We are partnering with a community-based asthma education agency which has been in existence for more than five years and conducts asthma education and environmental assessments in the home. We have added a strong Integrated Pest Management (IPM) component to their usual education services and provide a "Homesafe kit" (developed by the Boston Public Health Commission), which has safe cleaning products, sticky traps, expanding foam and copper gauze to fill in holes where pests are entering, as well as low-literacy teaching materials on IPM. We additionally provide each family with a HEPA vacuum and other equipment such as A/Cs on a case-by-case basis.
We also have an IPM consultant, who is a licensed exterminator, who can accompany our home visitors into the home to perform the actual extermination with the least amount of non-aerosol pesticides possible. Our nurse practitioner accompanies the home visitor on many occasions, when the child has moderate to severe asthma and when there is a history of non-adherence or poor understanding of the Asthma Action Plan. The nurse case manager will also keep in telephone contact with the family, as well as the PCP and, if applicable, the asthma specialist.

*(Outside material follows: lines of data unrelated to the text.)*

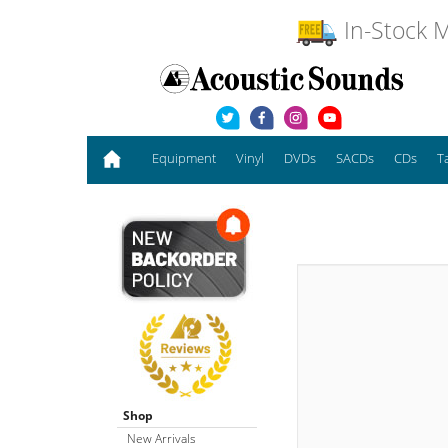
In-Stock M
Equipment
Vinyl
DVDs
SACDs
CDs
T
Shop
New Arrivals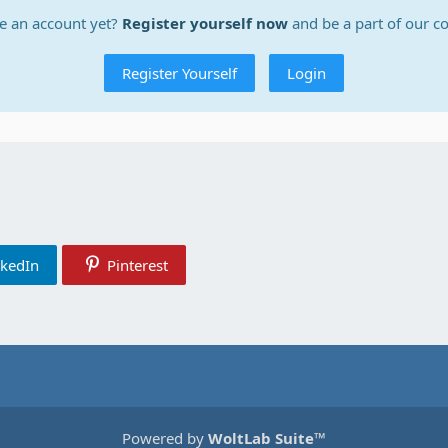
e an account yet?
Register yourself now
and be a part of our 
Register Yourself
Login
nkedIn
Pinterest
Powered by
WoltLab Suite™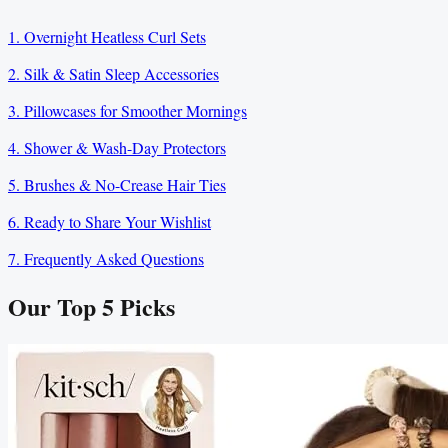
1. Overnight Heatless Curl Sets
2. Silk & Satin Sleep Accessories
3. Pillowcases for Smoother Mornings
4. Shower & Wash-Day Protectors
5. Brushes & No-Crease Hair Ties
6. Ready to Share Your Wishlist
7. Frequently Asked Questions
Our Top
5
Picks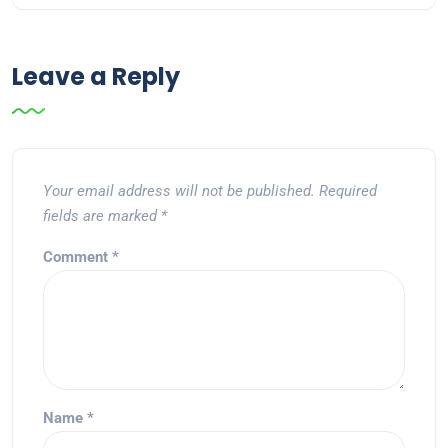
Leave a Reply
Your email address will not be published.
Required
fields are marked
*
Comment
*
Name
*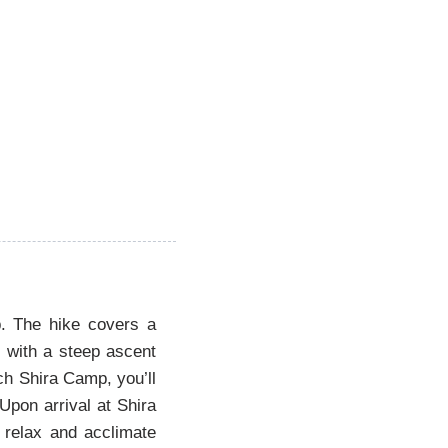
p. The hike covers a
s with a steep ascent
ch Shira Camp, you’ll
Upon arrival at Shira
o relax and acclimate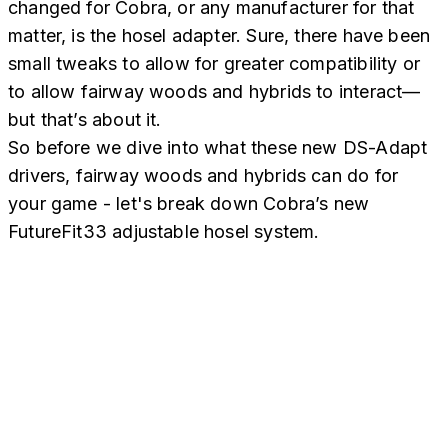
changed for Cobra, or any manufacturer for that
matter, is the hosel adapter. Sure, there have been
small tweaks to allow for greater compatibility or
to allow fairway woods and hybrids to interact—
but that’s about it.
So before we dive into what these new DS-Adapt
drivers, fairway woods and hybrids can do for
your game - let's break down Cobra’s new
FutureFit33 adjustable hosel system.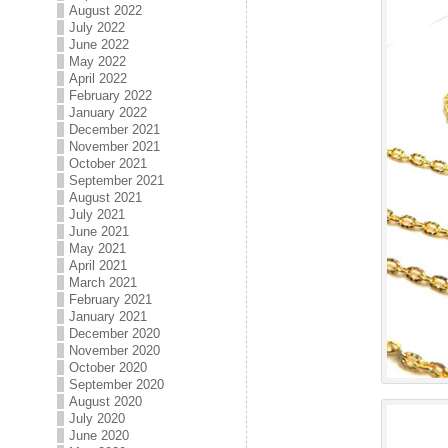
August 2022
July 2022
June 2022
May 2022
April 2022
February 2022
January 2022
December 2021
November 2021
October 2021
September 2021
August 2021
July 2021
June 2021
May 2021
April 2021
March 2021
February 2021
January 2021
December 2020
November 2020
October 2020
September 2020
August 2020
July 2020
June 2020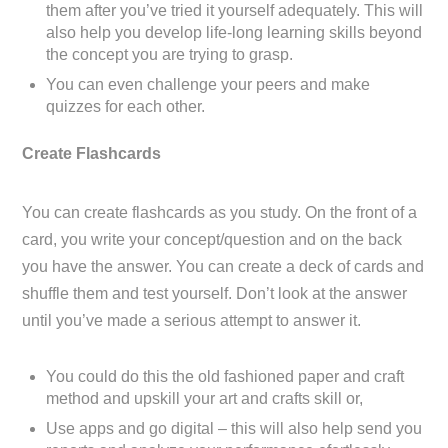
them after you’ve tried it yourself adequately. This will
also help you develop life-long learning skills beyond
the concept you are trying to grasp.
You can even challenge your peers and make
quizzes for each other.
Create Flashcards
You can create flashcards as you study. On the front of a
card, you write your concept/question and on the back
you have the answer. You can create a deck of cards and
shuffle them and test yourself. Don’t look at the answer
until you’ve made a serious attempt to answer it.
You could do this the old fashioned paper and craft
method and upskill your art and crafts skill or,
Use apps and go digital – this will also help send you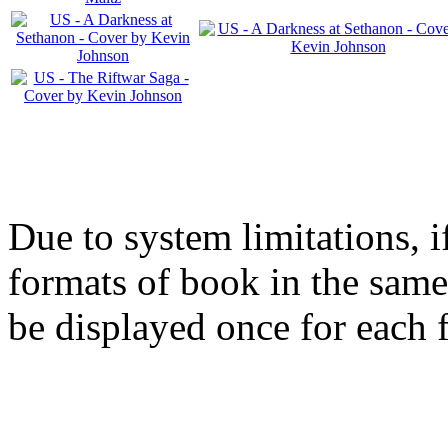
Due to system limitations, i
formats of book in the same
be displayed once for each 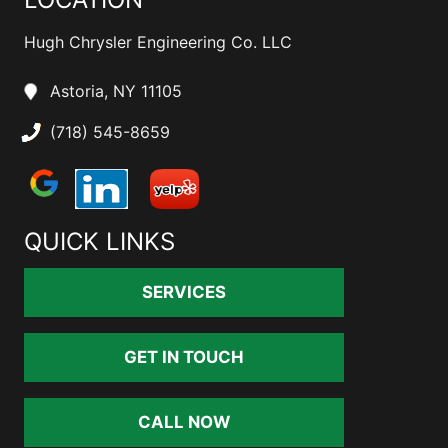
Hugh Chrysler Engineering Co. LLC
Astoria, NY 11105
(718) 545-8659
QUICK LINKS
SERVICES
GET IN TOUCH
CALL NOW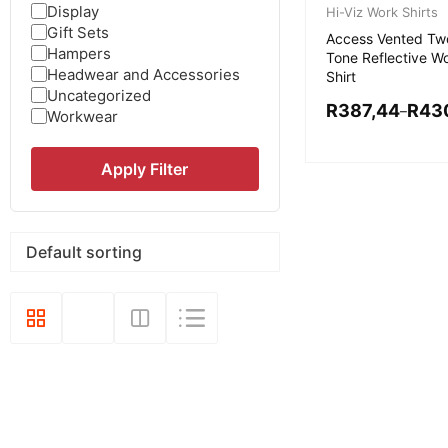
Display
Hi-Viz Work Shirts
Gift Sets
Access Vented Tw
Hampers
Tone Reflective W
Headwear and Accessories
Shirt
Uncategorized
R
387,44
R
43
–
Workwear
Apply Filter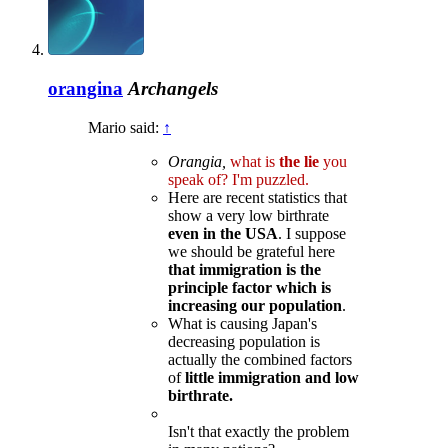
orangina
Archangels
Mario said:
↑
Orangia,
what is
the lie
you
speak of? I'm puzzled.
Here are recent statistics that
show a very low birthrate
even in the USA
. I suppose
we should be grateful here
that immigration is the
principle factor which is
increasing our population
.
What is causing Japan's
decreasing population is
actually the combined factors
of
little immigration and low
birthrate.
Isn't that exactly the problem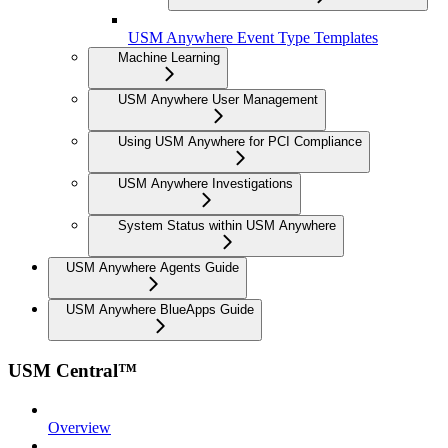
USM Anywhere Event Type Templates
Machine Learning
USM Anywhere User Management
Using USM Anywhere for PCI Compliance
USM Anywhere Investigations
System Status within USM Anywhere
USM Anywhere Agents Guide
USM Anywhere BlueApps Guide
USM Central™
Overview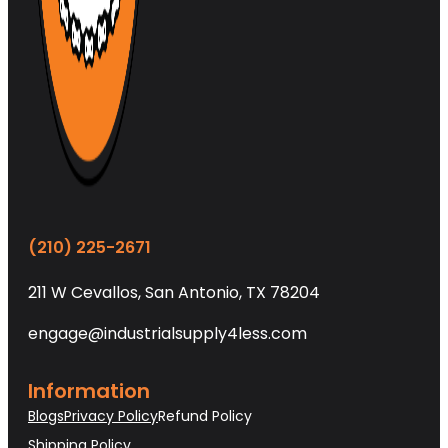
(210) 225-2671
211 W Cevallos, San Antonio, TX 78204
engage@industrialsupply4less.com
Information
Blogs
Privacy Policy
Refund Policy
Shipping Policy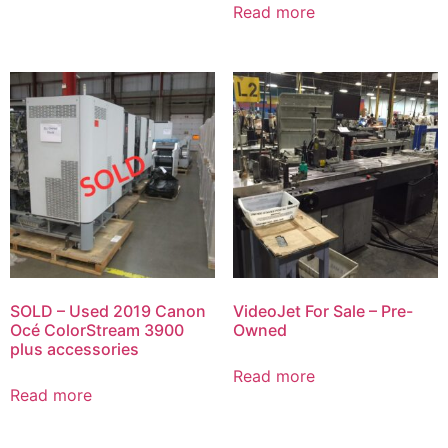
Read more
SOLD – Used 2019 Canon
VideoJet For Sale – Pre-
Océ ColorStream 3900
Owned
plus accessories
Read more
Read more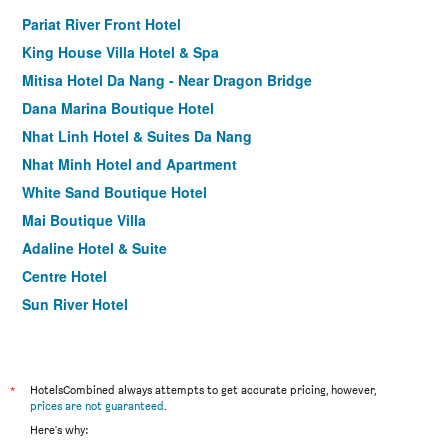
Pariat River Front Hotel
King House Villa Hotel & Spa
Mitisa Hotel Da Nang - Near Dragon Bridge
Dana Marina Boutique Hotel
Nhat Linh Hotel & Suites Da Nang
Nhat Minh Hotel and Apartment
White Sand Boutique Hotel
Mai Boutique Villa
Adaline Hotel & Suite
Centre Hotel
Sun River Hotel
Grand Ocean Luxury Boutique
Avora Hotel
Hotel Soco
*
HotelsCombined always attempts to get accurate pricing, however,
prices are not guaranteed
.
Sofia Suite Hotel & Spa Da Nang - Free 01 Draught Beer
Here's why:
and 20-minute Spa per Room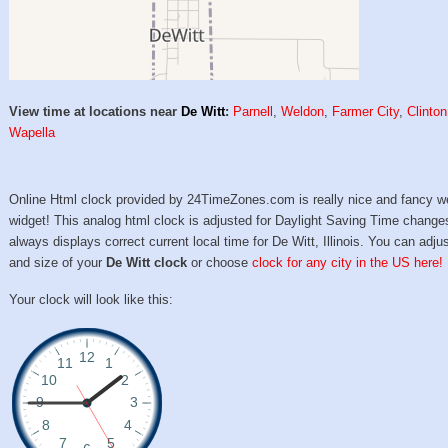
View time at locations near
De Witt
:
Parnell
,
Weldon
,
Farmer City
,
Clinton
Wapella
Online Html clock provided by 24TimeZones.com is really nice and fancy w
widget! This analog html clock is adjusted for Daylight Saving Time change
always displays correct current local time for De Witt, Illinois. You can adjus
and size of your
De Witt clock
or choose
clock for any city in the US here!
Your clock will look like this: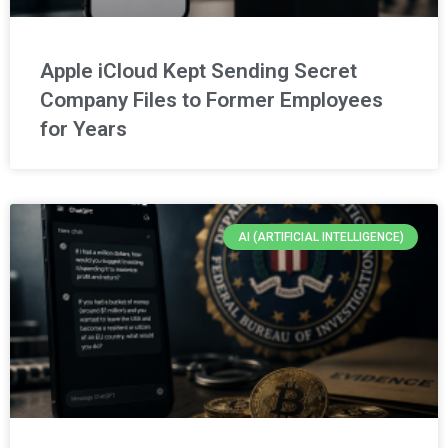
Apple iCloud Kept Sending Secret
Company Files to Former Employees
for Years
AI (ARTIFICIAL INTELLIGENCE)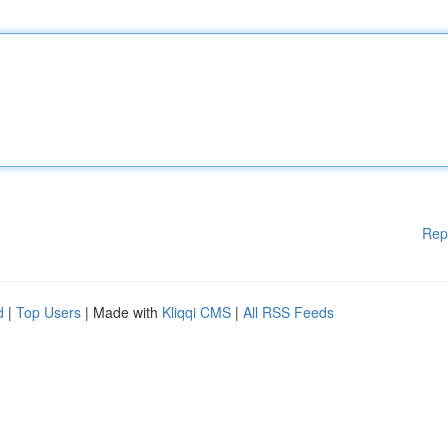
Rep
d
|
Top Users
| Made with
Kliqqi CMS
|
All RSS Feeds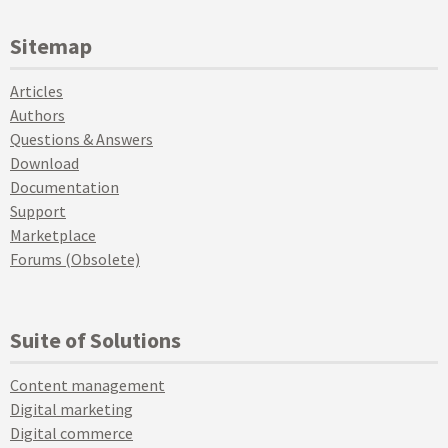
Sitemap
Articles
Authors
Questions & Answers
Download
Documentation
Support
Marketplace
Forums (Obsolete)
Suite of Solutions
Content management
Digital marketing
Digital commerce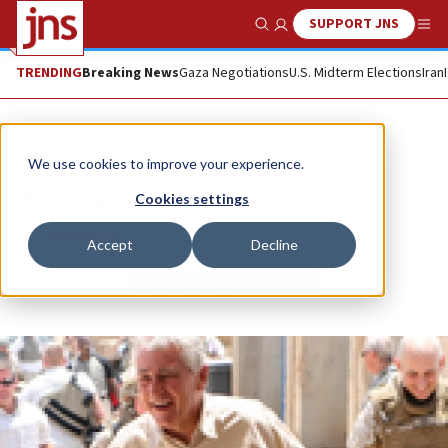
SUPPORT JNS
Show Search
Me
TRENDING
Breaking News
Gaza Negotiations
U.S. Midterm Elections
Iran
News
Israel News
We use cookies to improve your experience.
Hageltopia
Cookies settings
BOAZ BISMUTH
Accept
Decline
Republish
Copy
Email
Print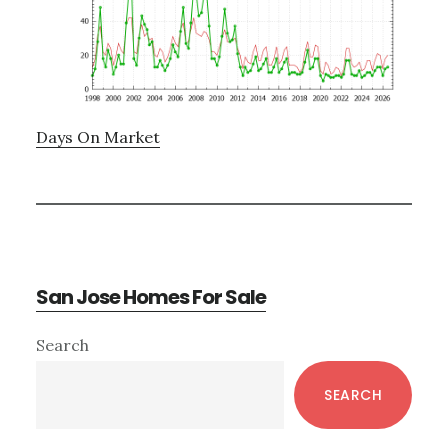
Days On Market
San Jose Homes For Sale
Primary
Search
Sidebar
SEARCH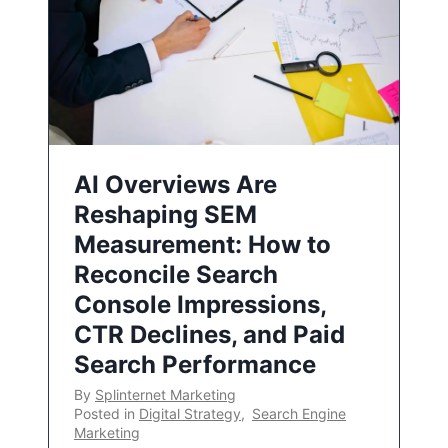
AI Overviews Are
Reshaping SEM
Measurement: How to
Reconcile Search
Console Impressions,
CTR Declines, and Paid
Search Performance
By
Splinternet Marketing
Posted in
Digital Strategy
,
Search Engine
Marketing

Our primary outcome measures are: reduction in ER visits, reduction in admissions, reduction in missed school days. We are seeking approval from the Children's IRB to compare these outcomes to children seen at Children's for asthma from a comparable Boston neighborhood as a control group. The medical director for the initiative, Elizabeth Woods, MD, has strong program evaluation expertise. Our goal is to expand our program to other neighborhoods in Boston and are hoping to continue to expand our level of community collaboration. In addition, we have a program within our initiative that does community education for parents and child care providers, as well as supporting school nurses in both educational and material aid in delivering asthma care to the children in the Boston Public Schools.